* [AVAILABLE DATA]:
┄┄┄┄┄┄┄┄┄┄

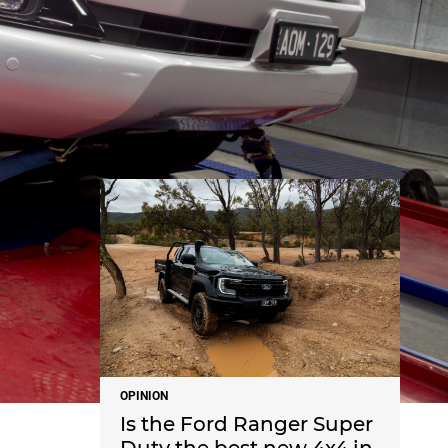
NEWS
OPINION
Is the Ford Ranger Super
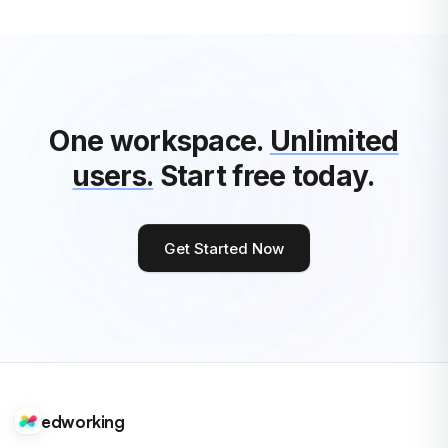
See All Edworking Articles
One workspace.
Unlimited
users.
Start free today.
Get Started Now
edworking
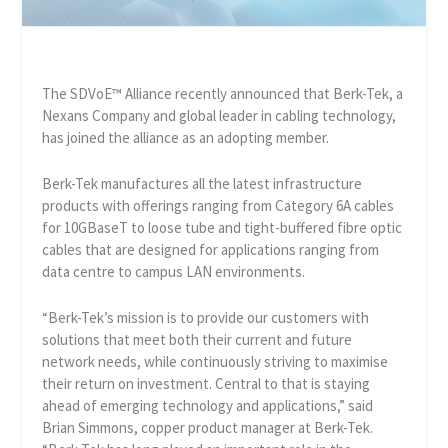
The SDVoE™ Alliance recently announced that Berk-Tek, a
Nexans Company and global leader in cabling technology,
has joined the alliance as an adopting member.
Berk-Tek manufactures all the latest infrastructure
products with offerings ranging from Category 6A cables
for 10GBaseT to loose tube and tight-buffered fibre optic
cables that are designed for applications ranging from
data centre to campus LAN environments.
“Berk-Tek’s mission is to provide our customers with
solutions that meet both their current and future
network needs, while continuously striving to maximise
their return on investment. Central to that is staying
ahead of emerging technology and applications,” said
Brian Simmons, copper product manager at Berk-Tek.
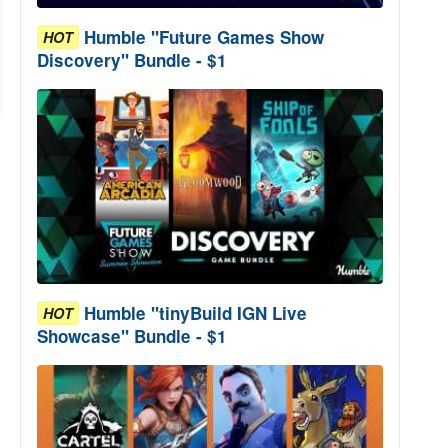
Humble "Future Games Show
HOT
Discovery" Bundle - $1
Humble "tinyBuild IGN Live
HOT
Showcase" Bundle - $1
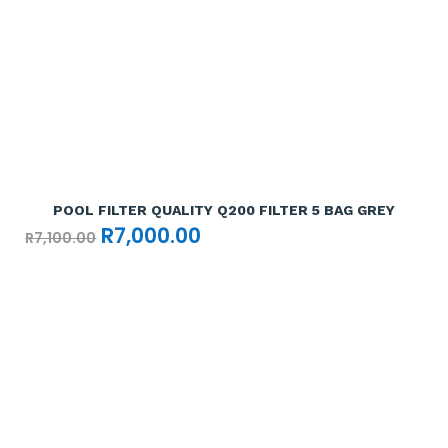
Add To Cart

POOL FILTER QUALITY Q200 FILTER 5 BAG GREY
Original
Current
R
7,000.00
R
7,100.00
price
price
was:
is:
R7,100.00.
R7,000.00.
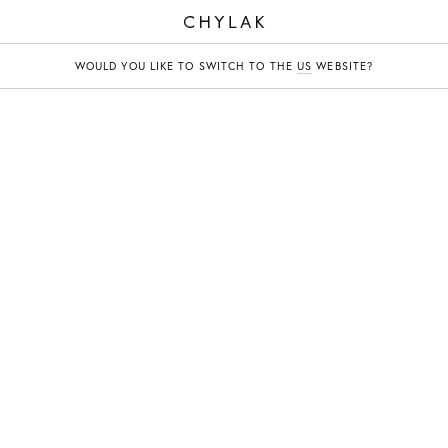
CHYLAK
WOULD YOU LIKE TO SWITCH TO THE
US
WEBSITE?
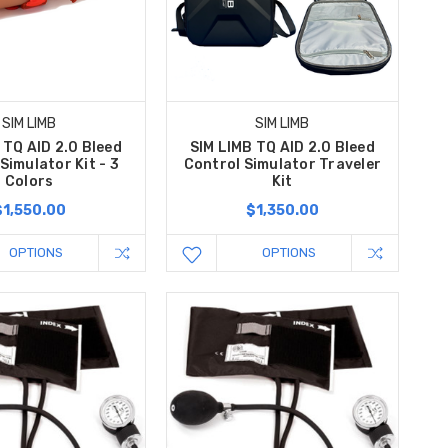
SIM LIMB
SIM LIMB
 TQ AID 2.0 Bleed
SIM LIMB TQ AID 2.0 Bleed
Simulator Kit - 3
Control Simulator Traveler
Colors
Kit
$1,550.00
$1,350.00
OPTIONS
OPTIONS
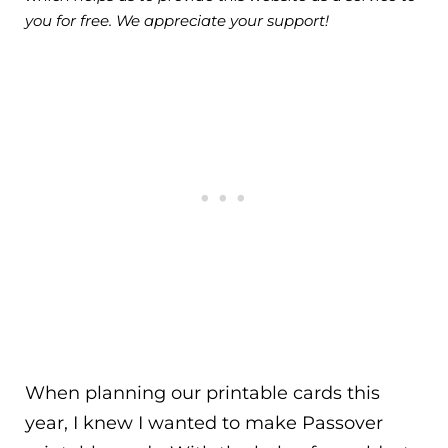
you for free. We appreciate your support!
When planning our printable cards this
year, I knew I wanted to make Passover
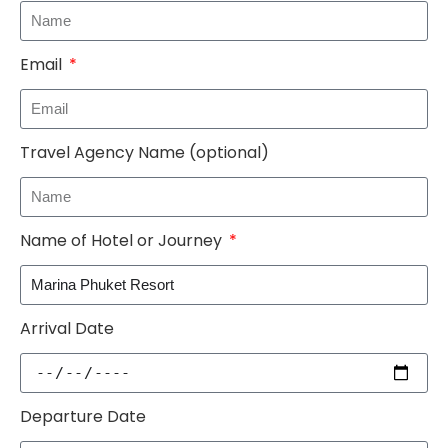
Email
Travel Agency Name (optional)
Name of Hotel or Journey
Arrival Date
Departure Date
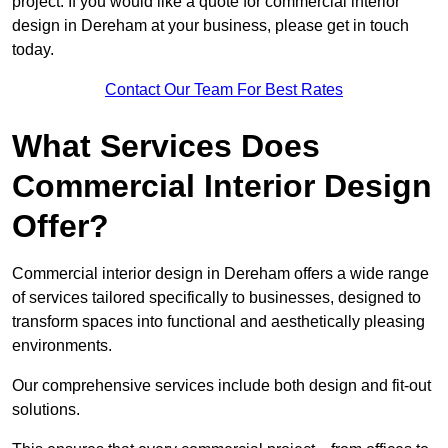
project. If you would like a quote for commercial interior
design in Dereham at your business, please get in touch
today.
Contact Our Team For Best Rates
What Services Does
Commercial Interior Design
Offer?
Commercial interior design in Dereham offers a wide range
of services tailored specifically to businesses, designed to
transform spaces into functional and aesthetically pleasing
environments.
Our comprehensive services include both design and fit-out
solutions.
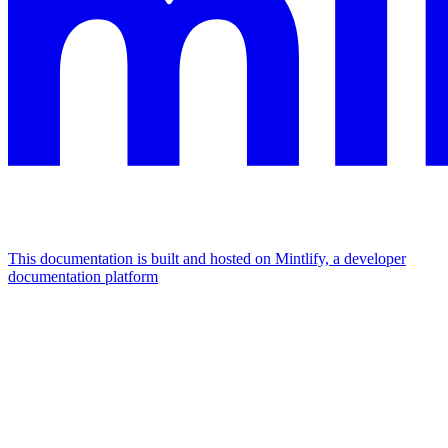
This documentation is built and hosted on Mintlify, a developer
documentation platform
Assistant
Responses
are
generated
using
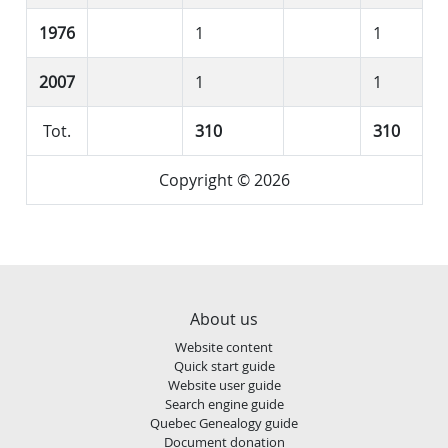
1976
1
1
2007
1
1
Tot.
310
310
Copyright © 2026
About us
Website content
Quick start guide
Website user guide
Search engine guide
Quebec Genealogy guide
Document donation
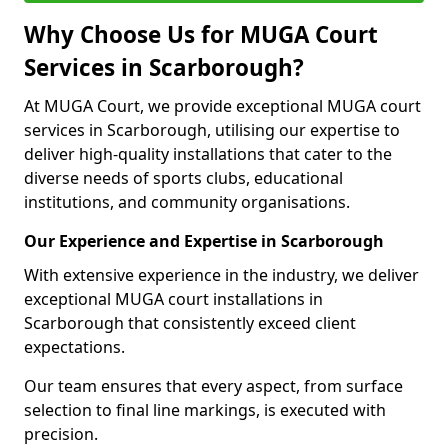
Why Choose Us for MUGA Court
Services in Scarborough?
At MUGA Court, we provide exceptional MUGA court
services in Scarborough, utilising our expertise to
deliver high-quality installations that cater to the
diverse needs of sports clubs, educational
institutions, and community organisations.
Our Experience and Expertise in Scarborough
With extensive experience in the industry, we deliver
exceptional MUGA court installations in
Scarborough that consistently exceed client
expectations.
Our team ensures that every aspect, from surface
selection to final line markings, is executed with
precision.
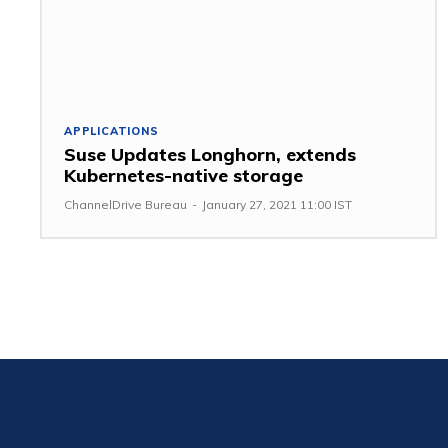
APPLICATIONS
Suse Updates Longhorn, extends
Kubernetes-native storage
ChannelDrive Bureau
-
January 27, 2021 11:00 IST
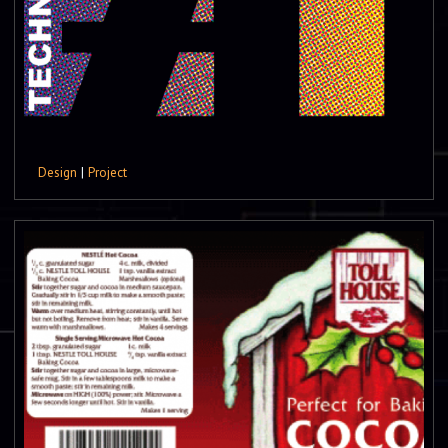
Design
|
Project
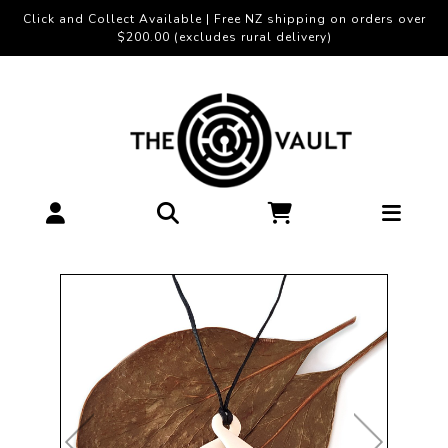
Click and Collect Available | Free NZ shipping on orders over
$200.00 (excludes rural delivery)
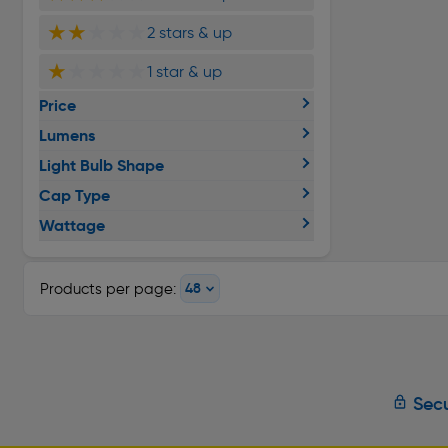
★★
★★★
2 stars & up
★
★★★★
1 star & up
Price
Lumens
Light Bulb Shape
Cap Type
Wattage
Products per page:
Secu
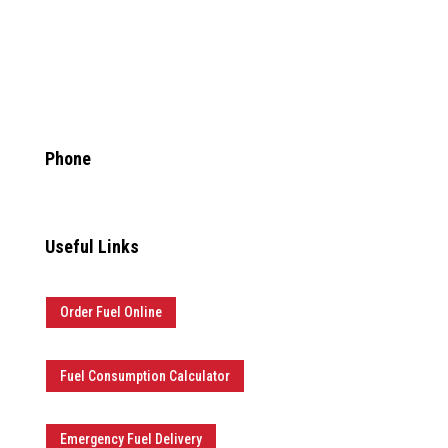
info@anytimefuelpros.com

Phone
877.481.3835
Useful Links
Order Fuel Online
Fuel Consumption Calculator
Emergency Fuel Delivery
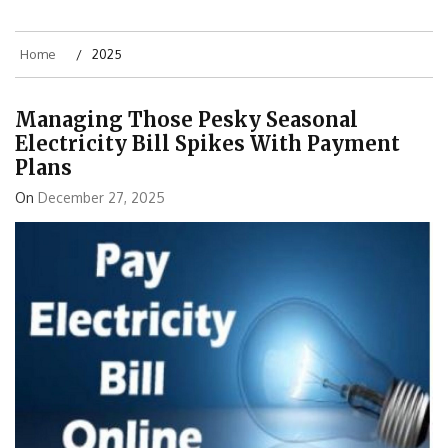
Home
2025
Managing Those Pesky Seasonal
Electricity Bill Spikes With Payment
Plans
On
December 27, 2025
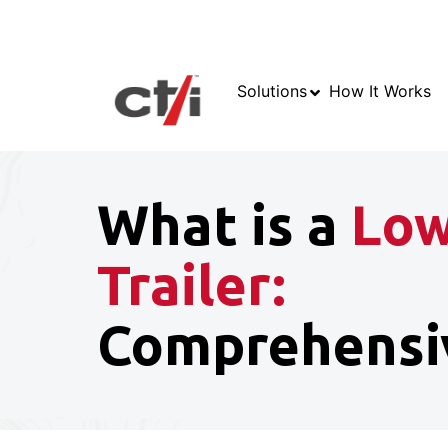
Solutions
How It Works
What is a
Low
Trailer:
Comprehensi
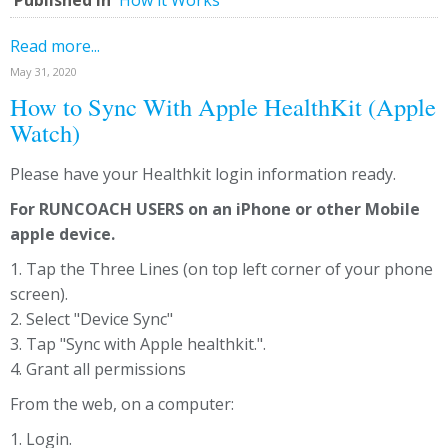
Published in
How it Works
Read more...
May 31, 2020
How to Sync With Apple HealthKit (Apple
Watch)
Please have your Healthkit login information ready.
For RUNCOACH USERS on an iPhone or other Mobile
apple device.
1. Tap the Three Lines (on top left corner of your phone
screen).
2. Select "Device Sync"
3. Tap "Sync with Apple healthkit.".
4. Grant all permissions
From the web, on a computer:
1. Login.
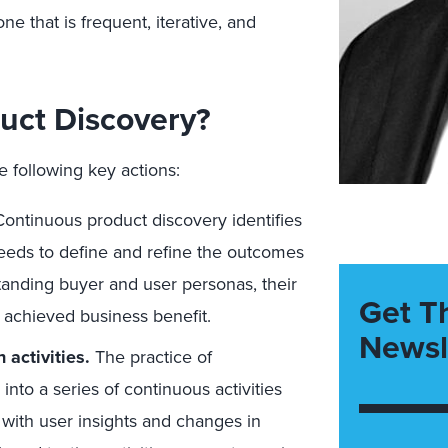
e that is frequent, iterative, and
uct Discovery?
 following key actions:
ontinuous product discovery identifies
eeds to define and refine the outcomes
standing buyer and user personas, their
Get T
achieved business benefit.
Newsl
 activities.
The practice of
to a series of continuous activities
with user insights and changes in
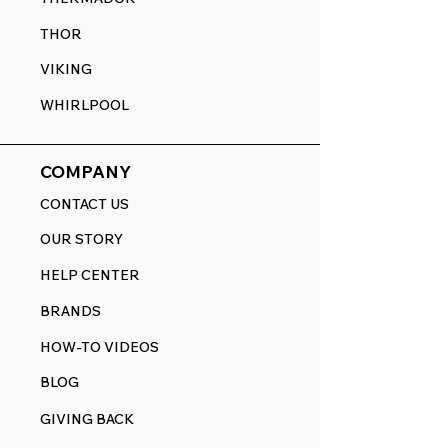
THOR
VIKING
WHIRLPOOL
COMPANY
CONTACT US
OUR STORY
HELP CENTER
BRANDS
HOW-TO VIDEOS
BLOG
GIVING BACK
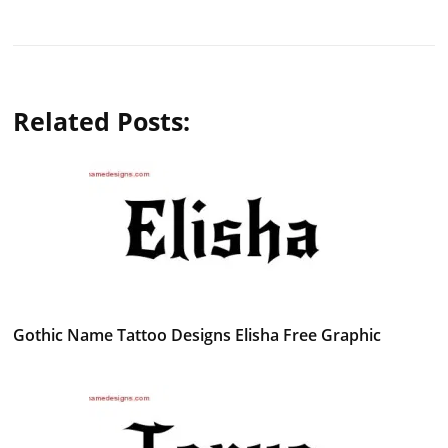
Related Posts:
Gothic Name Tattoo Designs Elisha Free Graphic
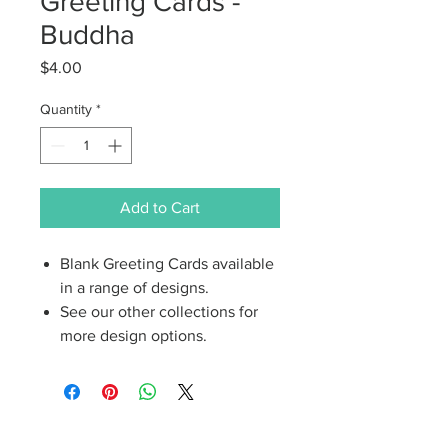
Greeting Cards -
Buddha
Price
$4.00
Quantity
*
Add to Cart
Blank Greeting Cards available
in a range of designs.
See our other collections for
more design options.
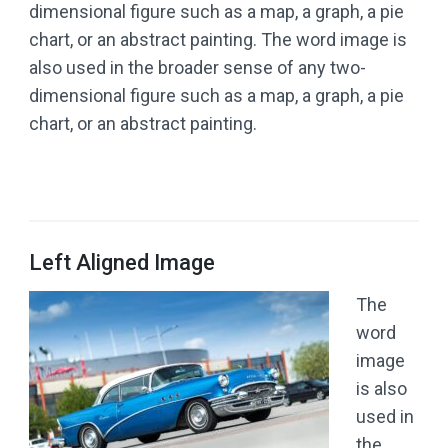
dimensional figure such as a map, a graph, a pie
chart, or an abstract painting. The word image is
also used in the broader sense of any two-
dimensional figure such as a map, a graph, a pie
chart, or an abstract painting.
Left Aligned Image
The
word
image
is also
used in
the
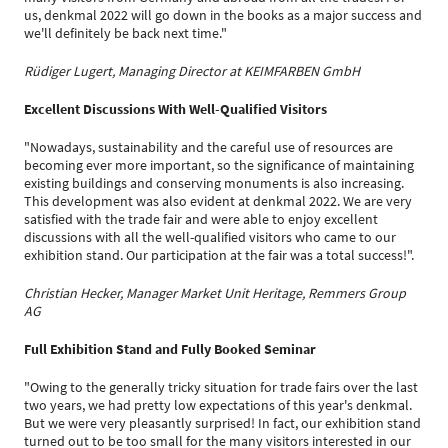
us, denkmal 2022 will go down in the books as a major success and
we'll definitely be back next time."
Rüdiger Lugert, Managing Director at KEIMFARBEN GmbH
Excellent Discussions With Well-Qualified Visitors
"Nowadays, sustainability and the careful use of resources are
becoming ever more important, so the significance of maintaining
existing buildings and conserving monuments is also increasing.
This development was also evident at denkmal 2022. We are very
satisfied with the trade fair and were able to enjoy excellent
discussions with all the well-qualified visitors who came to our
exhibition stand. Our participation at the fair was a total success!".
Christian Hecker, Manager Market Unit Heritage, Remmers Group
AG
Full Exhibition Stand and Fully Booked Seminar
"Owing to the generally tricky situation for trade fairs over the last
two years, we had pretty low expectations of this year's denkmal.
But we were very pleasantly surprised! In fact, our exhibition stand
turned out to be too small for the many visitors interested in our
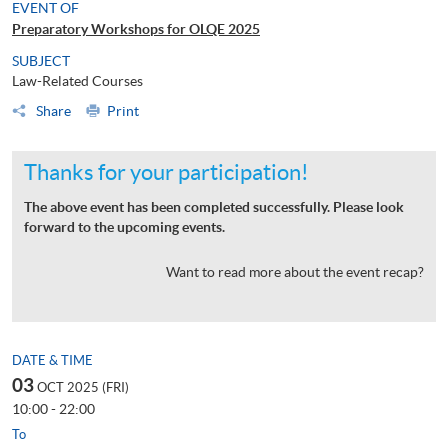
EVENT OF
Preparatory Workshops for OLQE 2025
SUBJECT
Law-Related Courses
Share
Print
Thanks for your participation!
The above event has been completed successfully. Please look
forward to the upcoming events.
Want to read more about the event recap?
DATE & TIME
03
OCT 2025 (FRI)
10:00 - 22:00
To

┄┄┄┄┄┄┄┄┄┄

* [EXERCISE]:
Only one stretch of the listing above is to be duplicated: the lines from the one containing "1 star & up" through the one containing "The practice of", both included. Copy them exactly, minus the pictures.

* [OUTPUT]:
1 star & up
Price
Lumens
Light Bulb Shape
Cap Type
Wattage
Products per page:
Secu
info@anytimefuelpros.com

Phone
877.481.3835
Useful Links
Order Fuel Online
Fuel Consumption Calculator
Emergency Fuel Delivery
Home
2025
Managing Those Pesky Seasonal
Electricity Bill Spikes With Payment
Plans
On
December 27, 2025
Solutions
How It Works
What is a
Low
Trailer:
Comprehensi
Published in
How it Works
Read more...
May 31, 2020
How to Sync With Apple HealthKit (Apple
Watch)
Please have your Healthkit login information ready.
For RUNCOACH USERS on an iPhone or other Mobile
apple device.
1. Tap the Three Lines (on top left corner of your phone
screen).
2. Select "Device Sync"
3. Tap "Sync with Apple healthkit.".
4. Grant all permissions
From the web, on a computer:
1. Login.
e that is frequent, iterative, and
uct Discovery?
 following key actions:
ontinuous product discovery identifies
eeds to define and refine the outcomes
standing buyer and user personas, their
Get T
achieved business benefit.
Newsl
 activities.
The practice of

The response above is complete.